Activity: Whatever the data contains, copy all of it exactly.

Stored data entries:
■ ■ ■ ■ ■ ■ ■

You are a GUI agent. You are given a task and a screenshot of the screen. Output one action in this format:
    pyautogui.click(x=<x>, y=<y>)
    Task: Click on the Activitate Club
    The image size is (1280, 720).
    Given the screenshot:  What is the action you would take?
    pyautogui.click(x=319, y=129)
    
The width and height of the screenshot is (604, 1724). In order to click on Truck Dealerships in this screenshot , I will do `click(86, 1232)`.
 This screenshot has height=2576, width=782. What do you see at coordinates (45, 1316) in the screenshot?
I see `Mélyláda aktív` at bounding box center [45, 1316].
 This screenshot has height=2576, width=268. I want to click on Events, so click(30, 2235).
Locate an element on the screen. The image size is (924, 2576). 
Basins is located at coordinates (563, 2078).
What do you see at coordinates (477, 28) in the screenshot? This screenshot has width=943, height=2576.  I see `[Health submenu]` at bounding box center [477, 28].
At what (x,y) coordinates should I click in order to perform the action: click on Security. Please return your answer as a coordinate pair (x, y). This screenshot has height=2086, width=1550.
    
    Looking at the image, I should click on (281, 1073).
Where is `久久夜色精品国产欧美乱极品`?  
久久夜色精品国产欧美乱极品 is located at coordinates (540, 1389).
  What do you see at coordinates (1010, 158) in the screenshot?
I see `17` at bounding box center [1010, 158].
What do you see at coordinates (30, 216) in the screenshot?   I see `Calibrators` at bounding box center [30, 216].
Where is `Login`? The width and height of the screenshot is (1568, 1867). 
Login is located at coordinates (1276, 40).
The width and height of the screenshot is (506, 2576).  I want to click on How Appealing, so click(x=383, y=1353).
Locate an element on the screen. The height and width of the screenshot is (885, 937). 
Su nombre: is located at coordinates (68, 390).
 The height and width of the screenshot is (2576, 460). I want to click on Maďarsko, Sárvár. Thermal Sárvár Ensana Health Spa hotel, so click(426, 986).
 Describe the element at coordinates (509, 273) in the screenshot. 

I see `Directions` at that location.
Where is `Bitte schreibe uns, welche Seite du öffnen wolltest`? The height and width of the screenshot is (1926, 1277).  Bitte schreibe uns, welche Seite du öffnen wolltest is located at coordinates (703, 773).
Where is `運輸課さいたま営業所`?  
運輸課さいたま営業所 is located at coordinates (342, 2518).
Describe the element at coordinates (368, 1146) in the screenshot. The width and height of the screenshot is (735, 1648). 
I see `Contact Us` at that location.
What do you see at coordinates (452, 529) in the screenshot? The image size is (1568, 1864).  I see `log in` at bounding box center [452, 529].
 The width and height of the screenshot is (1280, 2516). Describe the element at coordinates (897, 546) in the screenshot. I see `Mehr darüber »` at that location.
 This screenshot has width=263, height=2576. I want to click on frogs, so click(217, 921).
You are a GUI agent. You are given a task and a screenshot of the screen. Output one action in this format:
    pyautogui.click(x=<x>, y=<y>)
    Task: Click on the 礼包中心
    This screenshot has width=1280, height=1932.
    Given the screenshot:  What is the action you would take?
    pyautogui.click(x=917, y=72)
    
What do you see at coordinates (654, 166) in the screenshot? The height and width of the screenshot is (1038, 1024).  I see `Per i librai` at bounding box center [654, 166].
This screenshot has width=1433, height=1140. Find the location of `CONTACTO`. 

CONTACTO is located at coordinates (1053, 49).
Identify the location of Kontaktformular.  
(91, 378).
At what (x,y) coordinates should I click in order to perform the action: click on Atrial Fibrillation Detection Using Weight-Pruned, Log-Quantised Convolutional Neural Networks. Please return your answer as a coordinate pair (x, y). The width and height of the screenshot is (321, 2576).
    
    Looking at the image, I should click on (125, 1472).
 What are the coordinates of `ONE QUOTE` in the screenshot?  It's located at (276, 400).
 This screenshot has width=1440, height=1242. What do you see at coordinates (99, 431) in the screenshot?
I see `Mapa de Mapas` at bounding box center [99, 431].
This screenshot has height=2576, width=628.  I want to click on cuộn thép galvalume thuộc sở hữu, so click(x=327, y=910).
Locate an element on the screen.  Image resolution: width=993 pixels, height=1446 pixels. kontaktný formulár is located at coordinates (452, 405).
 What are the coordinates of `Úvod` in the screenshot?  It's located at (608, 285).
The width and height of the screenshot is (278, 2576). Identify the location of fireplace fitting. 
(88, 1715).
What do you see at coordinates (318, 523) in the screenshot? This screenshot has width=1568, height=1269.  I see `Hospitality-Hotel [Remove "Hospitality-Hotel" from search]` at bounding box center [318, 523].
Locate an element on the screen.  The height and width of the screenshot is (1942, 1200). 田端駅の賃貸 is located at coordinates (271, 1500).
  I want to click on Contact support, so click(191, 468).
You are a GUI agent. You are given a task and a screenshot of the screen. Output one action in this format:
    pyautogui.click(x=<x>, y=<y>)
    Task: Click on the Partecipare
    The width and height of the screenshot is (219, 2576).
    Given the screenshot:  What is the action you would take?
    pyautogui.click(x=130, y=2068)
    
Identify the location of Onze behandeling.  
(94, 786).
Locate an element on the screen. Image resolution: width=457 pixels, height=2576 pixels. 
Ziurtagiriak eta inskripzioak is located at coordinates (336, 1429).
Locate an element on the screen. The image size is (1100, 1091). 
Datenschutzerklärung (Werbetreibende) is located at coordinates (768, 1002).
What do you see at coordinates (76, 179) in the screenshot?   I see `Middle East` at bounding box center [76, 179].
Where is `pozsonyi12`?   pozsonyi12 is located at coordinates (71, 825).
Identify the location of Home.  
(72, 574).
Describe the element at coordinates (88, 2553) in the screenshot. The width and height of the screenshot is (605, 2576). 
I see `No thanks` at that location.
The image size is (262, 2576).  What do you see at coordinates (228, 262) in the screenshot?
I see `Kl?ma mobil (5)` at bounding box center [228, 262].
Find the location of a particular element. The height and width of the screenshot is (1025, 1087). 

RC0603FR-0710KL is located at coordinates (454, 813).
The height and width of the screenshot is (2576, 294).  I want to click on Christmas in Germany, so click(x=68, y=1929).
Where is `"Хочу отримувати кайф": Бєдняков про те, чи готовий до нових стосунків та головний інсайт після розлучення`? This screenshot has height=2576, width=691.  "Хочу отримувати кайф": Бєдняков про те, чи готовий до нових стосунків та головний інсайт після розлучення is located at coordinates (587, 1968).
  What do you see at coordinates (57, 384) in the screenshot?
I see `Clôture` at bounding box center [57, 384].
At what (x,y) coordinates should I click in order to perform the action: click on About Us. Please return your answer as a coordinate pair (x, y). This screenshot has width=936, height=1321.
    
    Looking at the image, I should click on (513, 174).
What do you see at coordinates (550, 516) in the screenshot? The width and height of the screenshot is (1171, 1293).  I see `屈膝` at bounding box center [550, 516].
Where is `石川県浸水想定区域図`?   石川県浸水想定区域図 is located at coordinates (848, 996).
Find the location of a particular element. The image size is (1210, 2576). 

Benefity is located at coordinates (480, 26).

■ ■ ■ ■ ■ ■ ■

Output:
You are a GUI agent. You are given a task and a screenshot of the screen. Output one action in this format:
    pyautogui.click(x=<x>, y=<y>)
    Task: Click on the Activitate Club
    The image size is (1280, 720).
    Given the screenshot:  What is the action you would take?
    pyautogui.click(x=319, y=129)
    
The width and height of the screenshot is (604, 1724). In order to click on Truck Dealerships in this screenshot , I will do `click(86, 1232)`.
 This screenshot has height=2576, width=782. What do you see at coordinates (45, 1316) in the screenshot?
I see `Mélyláda aktív` at bounding box center [45, 1316].
 This screenshot has height=2576, width=268. I want to click on Events, so click(30, 2235).
Locate an element on the screen. The image size is (924, 2576). 
Basins is located at coordinates (563, 2078).
What do you see at coordinates (477, 28) in the screenshot? This screenshot has width=943, height=2576.  I see `[Health submenu]` at bounding box center [477, 28].
At what (x,y) coordinates should I click in order to perform the action: click on Security. Please return your answer as a coordinate pair (x, y). This screenshot has height=2086, width=1550.
    
    Looking at the image, I should click on (281, 1073).
Where is `久久夜色精品国产欧美乱极品`?  
久久夜色精品国产欧美乱极品 is located at coordinates (540, 1389).
  What do you see at coordinates (1010, 158) in the screenshot?
I see `17` at bounding box center [1010, 158].
What do you see at coordinates (30, 216) in the screenshot?   I see `Calibrators` at bounding box center [30, 216].
Where is `Login`? The width and height of the screenshot is (1568, 1867). 
Login is located at coordinates (1276, 40).
The width and height of the screenshot is (506, 2576).  I want to click on How Appealing, so click(x=383, y=1353).
Locate an element on the screen. The height and width of the screenshot is (885, 937). 
Su nombre: is located at coordinates (68, 390).
 The height and width of the screenshot is (2576, 460). I want to click on Maďarsko, Sárvár. Thermal Sárvár Ensana Health Spa hotel, so click(426, 986).
 Describe the element at coordinates (509, 273) in the screenshot. 

I see `Directions` at that location.
Where is `Bitte schreibe uns, welche Seite du öffnen wolltest`? The height and width of the screenshot is (1926, 1277).  Bitte schreibe uns, welche Seite du öffnen wolltest is located at coordinates (703, 773).
Where is `運輸課さいたま営業所`?  
運輸課さいたま営業所 is located at coordinates (342, 2518).
Describe the element at coordinates (368, 1146) in the screenshot. The width and height of the screenshot is (735, 1648). 
I see `Contact Us` at that location.
What do you see at coordinates (452, 529) in the screenshot? The image size is (1568, 1864).  I see `log in` at bounding box center [452, 529].
 The width and height of the screenshot is (1280, 2516). Describe the element at coordinates (897, 546) in the screenshot. I see `Mehr darüber »` at that location.
 This screenshot has width=263, height=2576. I want to click on frogs, so click(217, 921).
You are a GUI agent. You are given a task and a screenshot of the screen. Output one action in this format:
    pyautogui.click(x=<x>, y=<y>)
    Task: Click on the 礼包中心
    This screenshot has width=1280, height=1932.
    Given the screenshot:  What is the action you would take?
    pyautogui.click(x=917, y=72)
    
What do you see at coordinates (654, 166) in the screenshot? The height and width of the screenshot is (1038, 1024).  I see `Per i librai` at bounding box center [654, 166].
This screenshot has width=1433, height=1140. Find the location of `CONTACTO`. 

CONTACTO is located at coordinates (1053, 49).
Identify the location of Kontaktformular.  
(91, 378).
At what (x,y) coordinates should I click in order to perform the action: click on Atrial Fibrillation Detection Using Weight-Pruned, Log-Quantised Convolutional Neural Networks. Please return your answer as a coordinate pair (x, y). The width and height of the screenshot is (321, 2576).
    
    Looking at the image, I should click on (125, 1472).
 What are the coordinates of `ONE QUOTE` in the screenshot?  It's located at (276, 400).
 This screenshot has width=1440, height=1242. What do you see at coordinates (99, 431) in the screenshot?
I see `Mapa de Mapas` at bounding box center [99, 431].
This screenshot has height=2576, width=628.  I want to click on cuộn thép galvalume thuộc sở hữu, so click(x=327, y=910).
Locate an element on the screen.  Image resolution: width=993 pixels, height=1446 pixels. kontaktný formulár is located at coordinates (452, 405).
 What are the coordinates of `Úvod` in the screenshot?  It's located at (608, 285).
The width and height of the screenshot is (278, 2576). Identify the location of fireplace fitting. 
(88, 1715).
What do you see at coordinates (318, 523) in the screenshot? This screenshot has width=1568, height=1269.  I see `Hospitality-Hotel [Remove "Hospitality-Hotel" from search]` at bounding box center [318, 523].
Locate an element on the screen.  The height and width of the screenshot is (1942, 1200). 田端駅の賃貸 is located at coordinates (271, 1500).
  I want to click on Contact support, so click(191, 468).
You are a GUI agent. You are given a task and a screenshot of the screen. Output one action in this format:
    pyautogui.click(x=<x>, y=<y>)
    Task: Click on the Partecipare
    The width and height of the screenshot is (219, 2576).
    Given the screenshot:  What is the action you would take?
    pyautogui.click(x=130, y=2068)
    
Identify the location of Onze behandeling.  
(94, 786).
Locate an element on the screen. Image resolution: width=457 pixels, height=2576 pixels. 
Ziurtagiriak eta inskripzioak is located at coordinates (336, 1429).
Locate an element on the screen. The image size is (1100, 1091). 
Datenschutzerklärung (Werbetreibende) is located at coordinates (768, 1002).
What do you see at coordinates (76, 179) in the screenshot?   I see `Middle East` at bounding box center [76, 179].
Where is `pozsonyi12`?   pozsonyi12 is located at coordinates (71, 825).
Identify the location of Home.  
(72, 574).
Describe the element at coordinates (88, 2553) in the screenshot. The width and height of the screenshot is (605, 2576). 
I see `No thanks` at that location.
The image size is (262, 2576).  What do you see at coordinates (228, 262) in the screenshot?
I see `Kl?ma mobil (5)` at bounding box center [228, 262].
Find the location of a particular element. The height and width of the screenshot is (1025, 1087). 

RC0603FR-0710KL is located at coordinates (454, 813).
The height and width of the screenshot is (2576, 294).  I want to click on Christmas in Germany, so click(x=68, y=1929).
Where is `"Хочу отримувати кайф": Бєдняков про те, чи готовий до нових стосунків та головний інсайт після розлучення`? This screenshot has height=2576, width=691.  "Хочу отримувати кайф": Бєдняков про те, чи готовий до нових стосунків та головний інсайт після розлучення is located at coordinates (587, 1968).
  What do you see at coordinates (57, 384) in the screenshot?
I see `Clôture` at bounding box center [57, 384].
At what (x,y) coordinates should I click in order to perform the action: click on About Us. Please return your answer as a coordinate pair (x, y). This screenshot has width=936, height=1321.
    
    Looking at the image, I should click on (513, 174).
What do you see at coordinates (550, 516) in the screenshot? The width and height of the screenshot is (1171, 1293).  I see `屈膝` at bounding box center [550, 516].
Where is `石川県浸水想定区域図`?   石川県浸水想定区域図 is located at coordinates (848, 996).
Find the location of a particular element. The image size is (1210, 2576). 

Benefity is located at coordinates (480, 26).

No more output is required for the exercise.